_EXERCISE_
Search the entries for the word "lunii" and return every line where it is found.

[Stored data entries]
────────────────

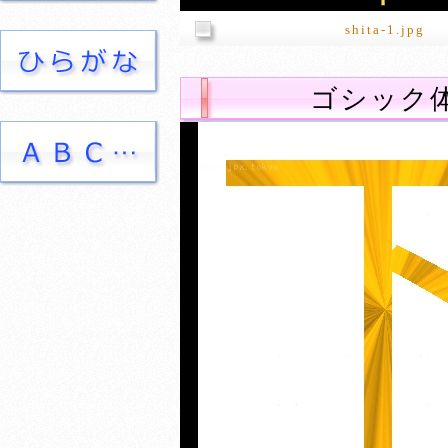
shita-1.jpg
ゴシック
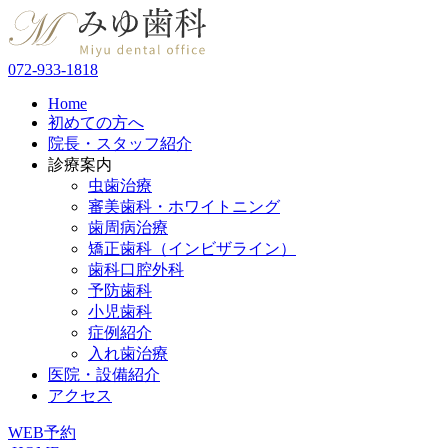
072-933-1818
Home
初めての方へ
院長・スタッフ紹介
診療案内
虫歯治療
審美歯科・ホワイトニング
歯周病治療
矯正歯科（インビザライン）
歯科口腔外科
予防歯科
小児歯科
症例紹介
入れ歯治療
医院・設備紹介
アクセス
WEB予約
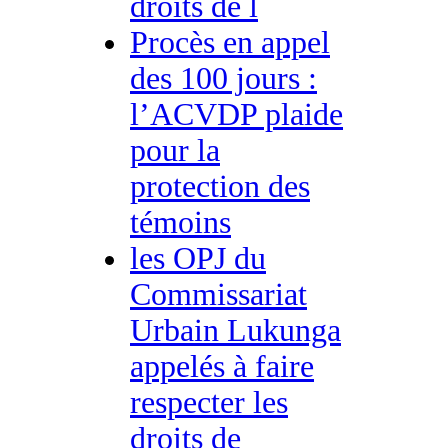
droits de l
Procès en appel
des 100 jours :
l’ACVDP plaide
pour la
protection des
témoins
les OPJ du
Commissariat
Urbain Lukunga
appelés à faire
respecter les
droits de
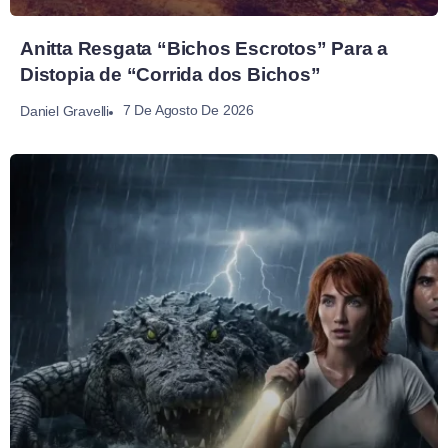
Anitta Resgata “Bichos Escrotos” Para a
Distopia de “Corrida dos Bichos”
7 De Agosto De 2026
Daniel Gravelli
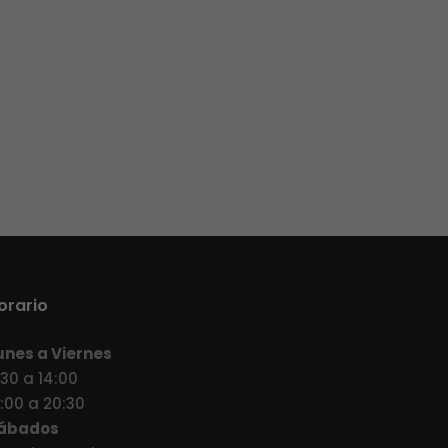
orario
unes a Viernes
:30 a 14:00
7:00 a 20:30
ábados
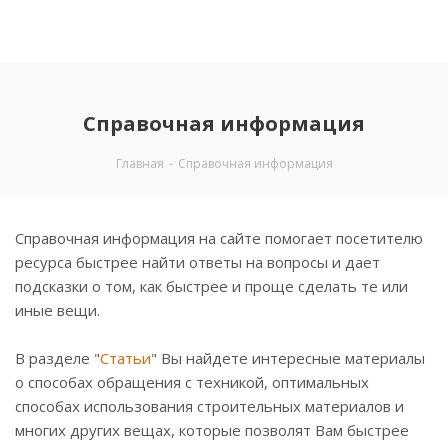
Справочная информация
Главная
-
Справочная информация
Справочная информация на сайте помогает посетителю
ресурса быстрее найти ответы на вопросы и дает
подсказки о том, как быстрее и проще сделать те или
иные вещи.
В разделе "
Статьи
" Вы найдете интересные материалы
о способах обращения с техникой, оптимальных
способах использования строительных материалов и
многих других вещах, которые позволят Вам быстрее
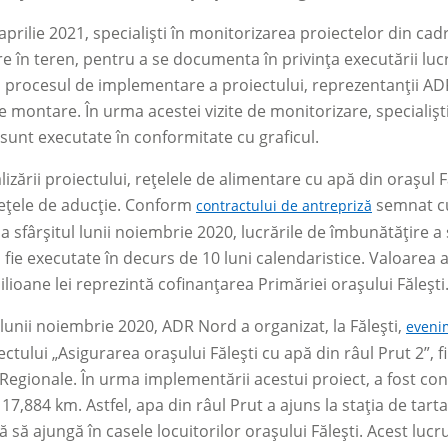
 aprilie 2021, specialiști în monitorizarea proiectelor din ca
e în teren, pentru a se documenta în privința executării lucr
n procesul de implementare a proiectului, reprezentanții AD
e montare. În urma acestei vizite de monitorizare, specialișt
 sunt executate în conformitate cu graficul.
izării proiectului, rețelele de alimentare cu apă din orașul Fă
rețele de aducție. Conform
semnat cu
contractului de antrepriză
a sfârșitul lunii noiembrie 2020, lucrările de îmbunătățire a 
fie executate în decurs de 10 luni calendaristice. Valoarea 
ilioane lei reprezintă cofinanțarea Primăriei orașului Fălești
l lunii noiembrie 2020, ADR Nord a organizat, la Fălești,
eveni
ectului „Asigurarea orașului Fălești cu apă din râul Prut 2”,
Regionale. În urma implementării acestui proiect, a fost cons
17,884 km. Astfel, apa din râul Prut a ajuns la stația de tart
ă să ajungă în casele locuitorilor orașului Fălești. Acest lucr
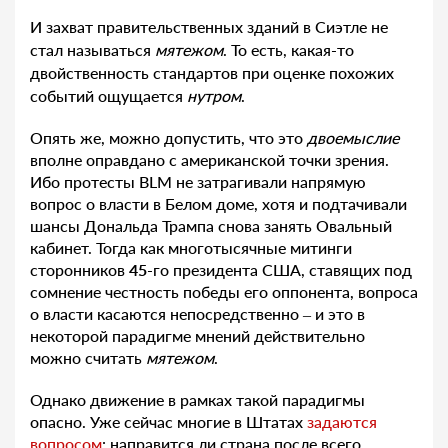
И захват правительственных зданий в Сиэтле не
стал называться
мятежом
. То есть, какая-то
двойственность стандартов при оценке похожих
событий ощущается
нутром
.
Опять же, можно допустить, что это
двоемыслие
вполне оправдано с американской точки зрения.
Ибо протесты BLM не затрагивали напрямую
вопрос о власти в Белом доме, хотя и подтачивали
шансы Дональда Трампа снова занять Овальный
кабинет. Тогда как многотысячные митинги
сторонников
45
-го президента США, ставящих под
сомнение честность победы его оппонента, вопроса
о власти касаются непосредственно – и это в
некоторой парадигме мнений действительно
можно считать
мятежом
.
Однако движение в рамках такой парадигмы
опасно. Уже сейчас многие в Штатах
задаются
вопросом
: направится ли страна после всего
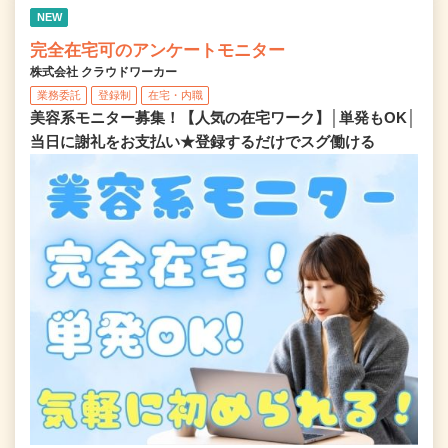
NEW
完全在宅可のアンケートモニター
株式会社 クラウドワーカー
業務委託
登録制
在宅・内職
美容系モニター募集！【人気の在宅ワーク】│単発もOK│
当日に謝礼をお支払い★登録するだけでスグ働ける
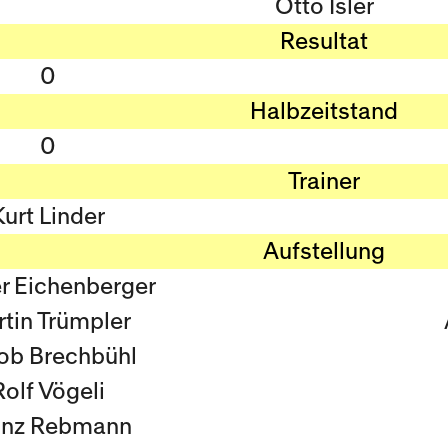
Otto Isler
Resultat
0
Halbzeitstand
0
Trainer
Kurt Linder
Aufstellung
r Eichenberger
tin Trümpler
ob Brechbühl
Rolf Vögeli
inz Rebmann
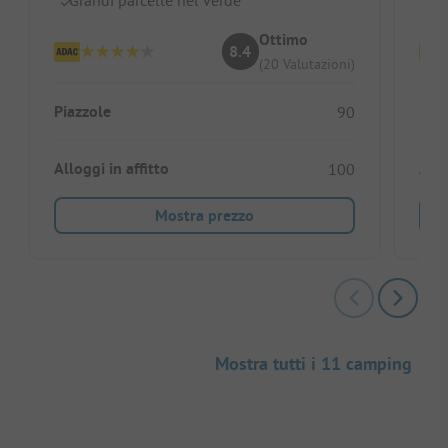
Ottimo
8.4
(20 Valutazioni)
Piazzole
Piaz
90
Alloggi in affitto
Allo
100
Mostra prezzo
Mostra tutti i 11 camping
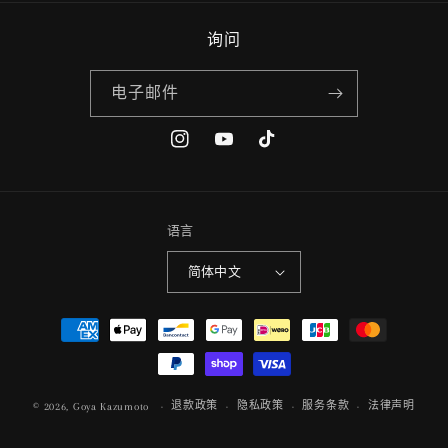
询问
电子邮件
Instagram
YouTube
TikTok
语言
简体中文
付
款
方
式
退款政策
隐私政策
服务条款
法律声明
© 2026,
Goya Kazumoto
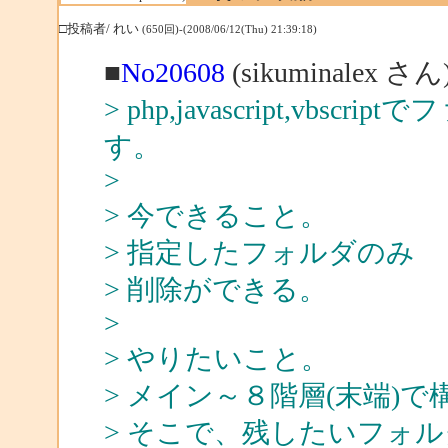
□投稿者/ れい
(650回)-(2008/06/12(Thu) 21:39:18)
■
No20608
(sikuminalex 
> php,javascript,v
す。
>
> 今できること。
> 指定したフォルダのみ
> 削除ができる。
>
> やりたいこと。
> メイン～８階層(末端)
> そこで、残したいフォ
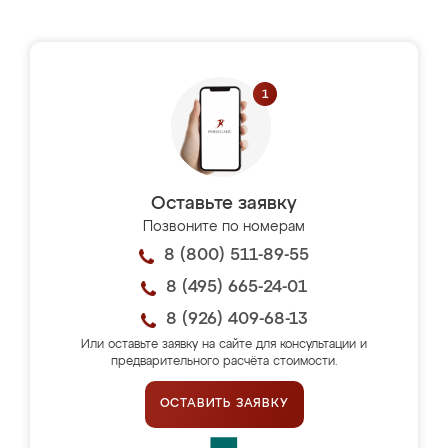
Оставьте заявку
Позвоните по номерам
8 (800) 511-89-55
8 (495) 665-24-01
8 (926) 409-68-13
Или оставьте заявку на сайте для консультации и
предварительного расчёта стоимости.
ОСТАВИТЬ ЗАЯВКУ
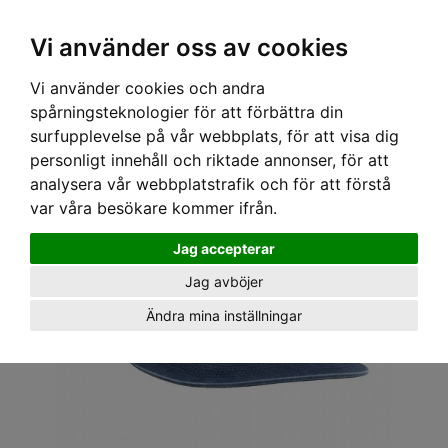
OM OSS & KONTAKT
KÖPVILLKOR
Kr
Vi använder oss av cookies
Vi använder cookies och andra
Hem
›
HUVUDBONADER
›
KEPS
›
BASEBALLKEPS
› DARK SEAS CAP - GO TO CAP-HAT
spårningsteknologier för att förbättra din
NAVY
surfupplevelse på vår webbplats, för att visa dig
personligt innehåll och riktade annonser, för att
analysera vår webbplatstrafik och för att förstå
var våra besökare kommer ifrån.
Jag accepterar
Jag avböjer
Ändra mina inställningar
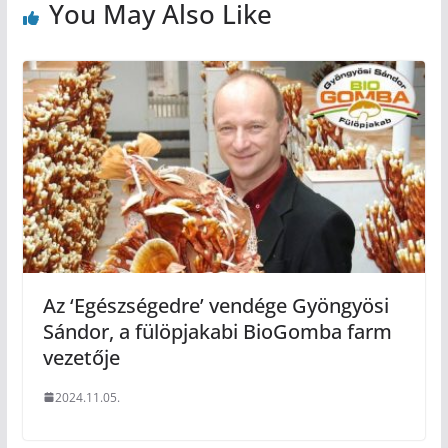
You May Also Like
Az ‘Egészségedre’ vendége Gyöngyösi
Sándor, a fülöpjakabi BioGomba farm
vezetője
2024.11.05.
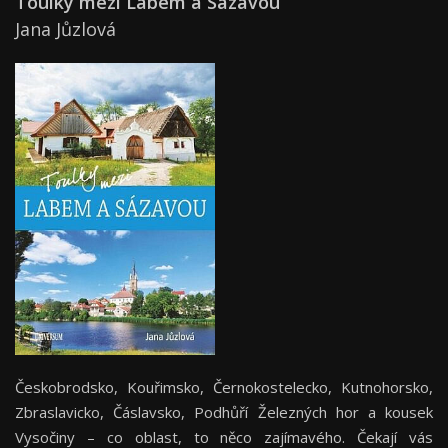
Toulky mezi Labem a Sázavou
Jana Jůzlová
Českobrodsko, Kouřimsko, Černokostelecko, Kutnohorsko,
Zbraslavicko, Čáslavsko, Podhůří Železných hor a kousek
Vysočiny – co oblast, to něco zajímavého. Čekají vás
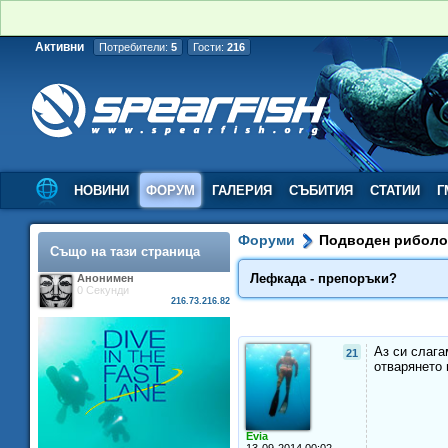
Активни
Потребители:
5
Гости:
216
НОВИНИ
ФОРУМ
ГАЛЕРИЯ
СЪБИТИЯ
СТАТИИ
Г
Форуми
Подводен рибол
Също на тази страница
Лефкада - препоръки?
Анонимен
0 Секунди
216.73.216.82
Аз си слага
21
отварянето 
Evia
13-09-2014 00:02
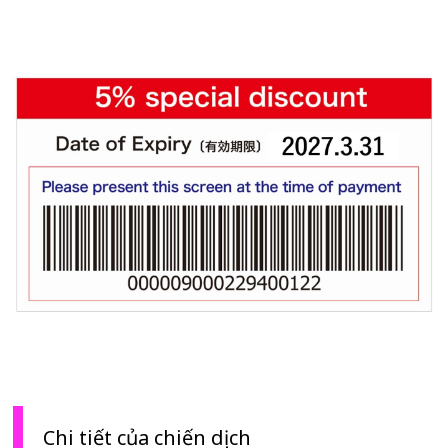
Chi tiết của chiến dịch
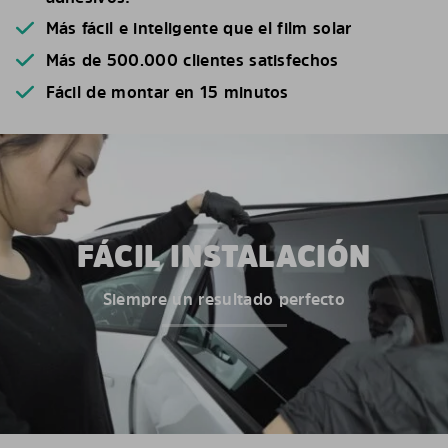
Más fácil e inteligente que el film solar
Más de 500.000 clientes satisfechos
Fácil de montar en 15 minutos
FÁCIL INSTALACIÓN
Siempre un resultado perfecto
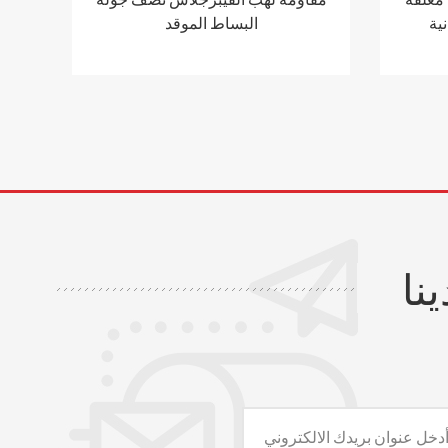
نية
البساط الموقد
نا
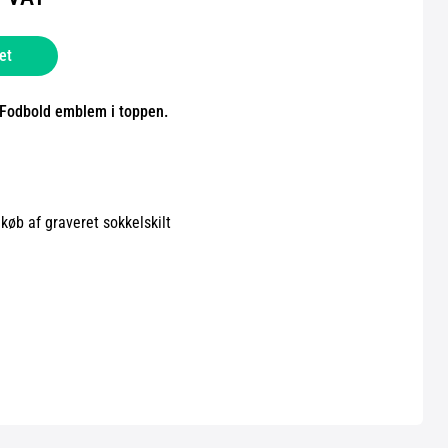
et
d Fodbold emblem i toppen.
lkøb af graveret sokkelskilt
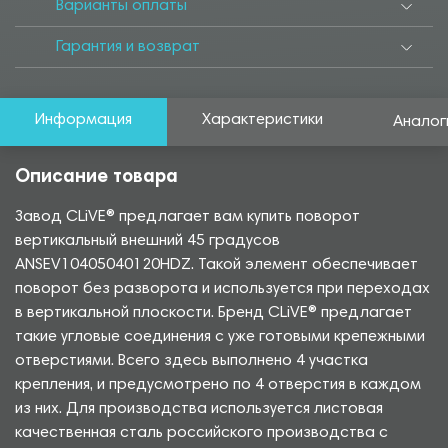
Варианты оплаты
Гарантия и возврат
Информация
Характеристики
Аналог
Описание товара
Завод CLiVE® предлагает вам купить поворот
вертикальный внешний 45 градусов
ANSEV10405040120HDZ. Такой элемент обеспечивает
поворот без разворота и используется при переходах
в вертикальной плоскости. Бренд CLiVE® предлагает
такие угловые соединения с уже готовыми крепежными
отверстиями. Всего здесь выполнено 4 участка
крепления, и предусмотрено по 4 отверстия в каждом
из них. Для производства используется листовая
качественная сталь российского производства с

────────────────

_ANSWER TO THIS TASK_
a sfârșitul lunii noiembrie 2020, lucrările de îmbunătățire a 
l lunii noiembrie 2020, ADR Nord a organizat, la Fălești,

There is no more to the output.